Census data and Harvard research confirm the 22.7 million figure

The 22.7 million count comes from the Harvard Joint Center for Housing Studies, published in its America’s Rental Housing 2026 report. The center’s analysis underscores a blunt conclusion: rental markets are cooling, but the affordability crisis is deepening for renters. The report draws on the same American Community Survey microdata the Census Bureau uses, specifically table group B25070, which tracks gross rent as a percentage of household income.

That table is available through the Census Bureau’s ACS data API for 2024 one-year estimates, giving researchers a reproducible path to verify the numbers back to 2005. Analysts can pull the share of renter households in each cost-burden bracket-under 30 percent, 30 to 49 percent, and 50 percent or more of income-then compare those distributions across years and geographies. The trend line is clear: the share facing high or severe burdens has remained elevated even as the broader economy has shifted.

The Pew Research Center, working from the same ACS foundation, has reached similar conclusions about persistent affordability pressures.
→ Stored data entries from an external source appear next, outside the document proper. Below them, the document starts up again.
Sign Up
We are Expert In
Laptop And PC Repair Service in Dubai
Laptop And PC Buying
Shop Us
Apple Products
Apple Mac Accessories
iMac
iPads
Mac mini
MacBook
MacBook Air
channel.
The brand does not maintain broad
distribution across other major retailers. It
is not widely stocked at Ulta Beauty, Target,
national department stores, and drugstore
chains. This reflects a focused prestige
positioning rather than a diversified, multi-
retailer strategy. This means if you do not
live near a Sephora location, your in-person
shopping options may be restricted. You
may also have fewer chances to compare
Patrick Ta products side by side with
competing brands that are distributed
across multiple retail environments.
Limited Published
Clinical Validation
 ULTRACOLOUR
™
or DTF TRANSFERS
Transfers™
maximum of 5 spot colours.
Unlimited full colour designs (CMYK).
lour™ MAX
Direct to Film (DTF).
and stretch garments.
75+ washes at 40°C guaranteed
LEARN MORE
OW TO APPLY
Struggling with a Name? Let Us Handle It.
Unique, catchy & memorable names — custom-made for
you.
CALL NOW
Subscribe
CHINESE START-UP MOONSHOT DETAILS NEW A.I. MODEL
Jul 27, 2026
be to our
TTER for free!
Both Harvard and Census analyses find that lower-income renters are most likely to be cost-burdened, but middle-income renters have also seen rising strain in higher-cost metros. That pattern suggests the problem is not confined to a narrow slice of the market; it reaches into what used to be considered the middle of the income distribution.

For local officials and advocates, the consistency across independent analyses matters. When separate teams using the same underlying Census data converge on similar estimates, it strengthens the case that the 22.7 million figure is not an outlier but a reflection of durable conditions in the rental market.
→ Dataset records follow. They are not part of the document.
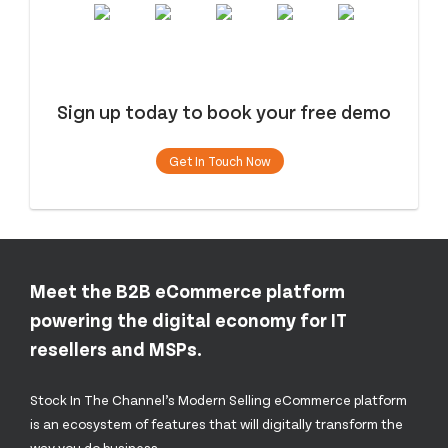
Sign up today to book your free demo
Get In Touch Now
Meet the B2B eCommerce platform
powering the digital economy for IT
resellers and MSPs.
Stock In The Channel’s Modern Selling eCommerce platform
is an ecosystem of features that will digitally transform the
way you do business.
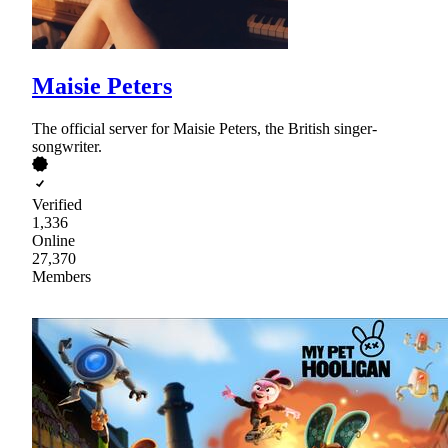
Maisie Peters
The official server for Maisie Peters, the British singer-
songwriter.
Verified
1,336
Online
27,370
Members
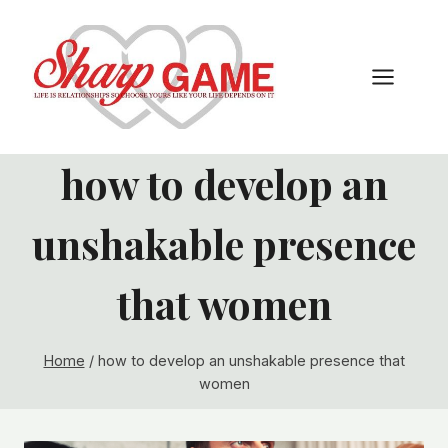
Skip
to
content
how to develop an
unshakable presence
that women
Home
/
how to develop an unshakable presence that
women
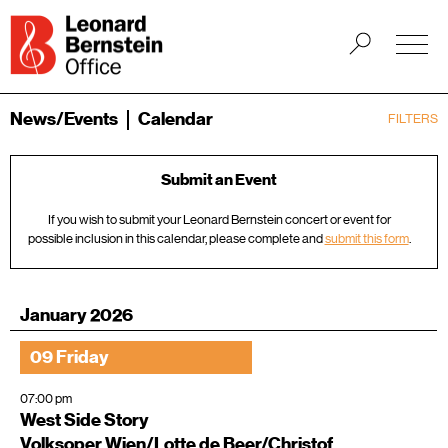
News/Events
Calendar
FILTERS
Submit an Event
If you wish to submit your Leonard Bernstein concert or event for
possible inclusion in this calendar, please complete and
submit this form
.
January 2026
09 Friday
07:00 pm
West Side Story
Volksoper Wien/Lotte de Beer/Christof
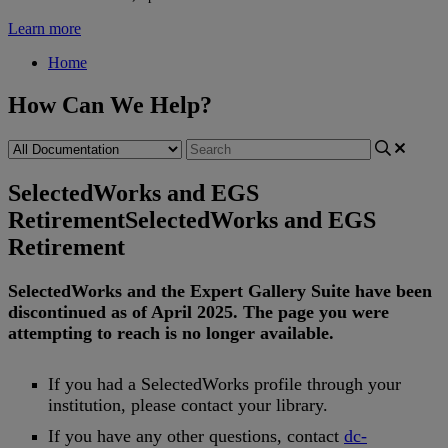
Learn more
Home
How Can We Help?
SelectedWorks and EGS
Retirement
SelectedWorks and EGS
Retirement
SelectedWorks
and
the
Expert
Gallery
Suite
have
been
discontinued
as
of
April
2025
.
The
page
you
were
attempting
to
reach
is
no
longer
available
.
If
you
had
a
SelectedWorks
profile
through
your
institution
,
please
contact
your
library
.
If
you
have
any
other
questions
,
contact
dc
-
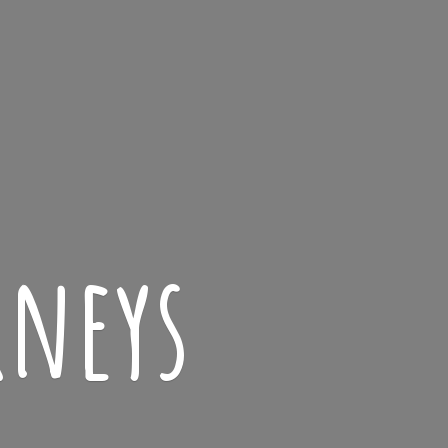
rneys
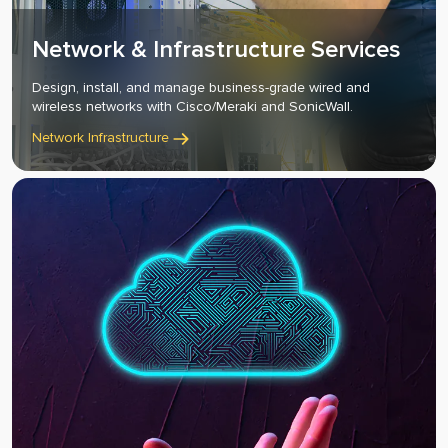
Network & Infrastructure Services
Design, install, and manage business-grade wired and
wireless networks with Cisco/Meraki and SonicWall.
Network Infrastructure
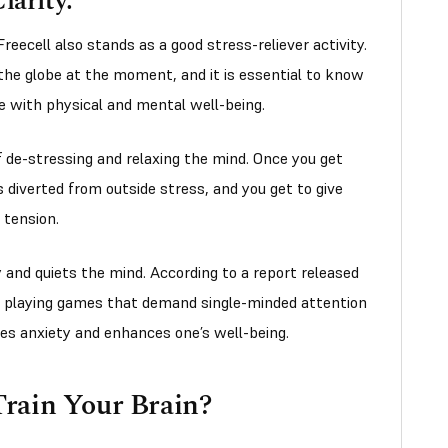
larity:
 Freecell also stands as a good stress-reliever activity.
 the globe at the moment, and it is essential to know
ive with physical and mental well-being.
f de-stressing and relaxing the mind. Once you get
s diverted from outside stress, and you get to give
 tension.
 and quiets the mind. According to a report released
, playing games that demand single-minded attention
tes anxiety and enhances one’s well-being.
rain Your Brain?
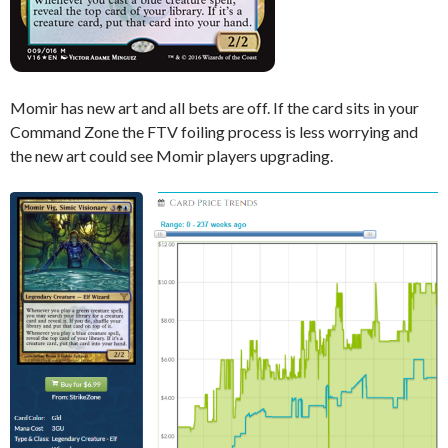
Momir has new art and all bets are off. If the card sits in your
Command Zone the FTV foiling process is less worrying and
the new art could see Momir players upgrading.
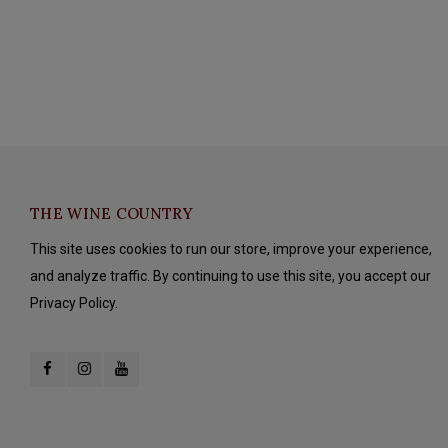
THE WINE COUNTRY
This site uses cookies to run our store, improve your experience,
and analyze traffic. By continuing to use this site, you accept our
Privacy Policy.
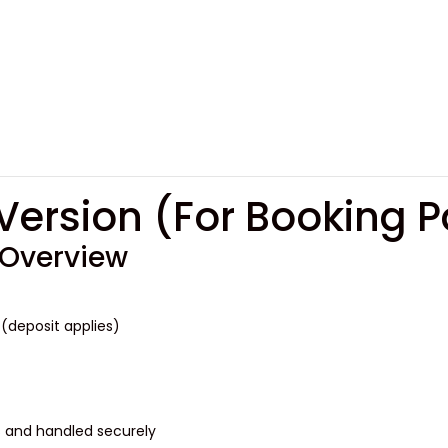
R
 Overview
(deposit applies)
s and handled securely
Gaps in the data and what renters should watch next

Several pieces of the picture are still missing. The 2024 ACS one-year microdata, including detailed cross-tabulations by income quintile and race from table B25070, will give researchers a fuller view of who is most affected and where. Until those files are fully processed and released, analysts are relying on summary tables and early tabulations that cannot capture every nuance of local markets.

Renters and policymakers who want to track conditions more closely can use public tools rather than wait for secondary reports. The Census Bureau’s advanced search portal allows users to query ACS tables by geography, tenure, and cost-burden category, making it possible to see how a particular city or county compares with national trends. Combined with the API access to table group B25070, that portal gives local housing agencies, journalists, and even tenant groups a way to monitor whether burdens are easing or intensifying over time.

Still, data alone will not resolve the structural imbalance between rents and incomes. Even if vacancy rates continue to rise and asking rents flatten or decline modestly, the accumulated gap from years of rent growth outpacing wages will leave many households spending well above 30 percent of their income on housing. For them, incremental changes in market conditions may feel less like relief and more like a pause in a long-running squeeze.

What happens next will depend on how quickly incomes grow, how much new rental supply actually reaches lower- and middle-income households, and whether federal, state, and local programs expand to meet the need. The record 22.7 million cost-burdened renters in 2024 are not just a snapshot of a tough year; they are a signal that without deeper changes, high housing cost burdens are likely to remain a defining feature of American renting for years to come.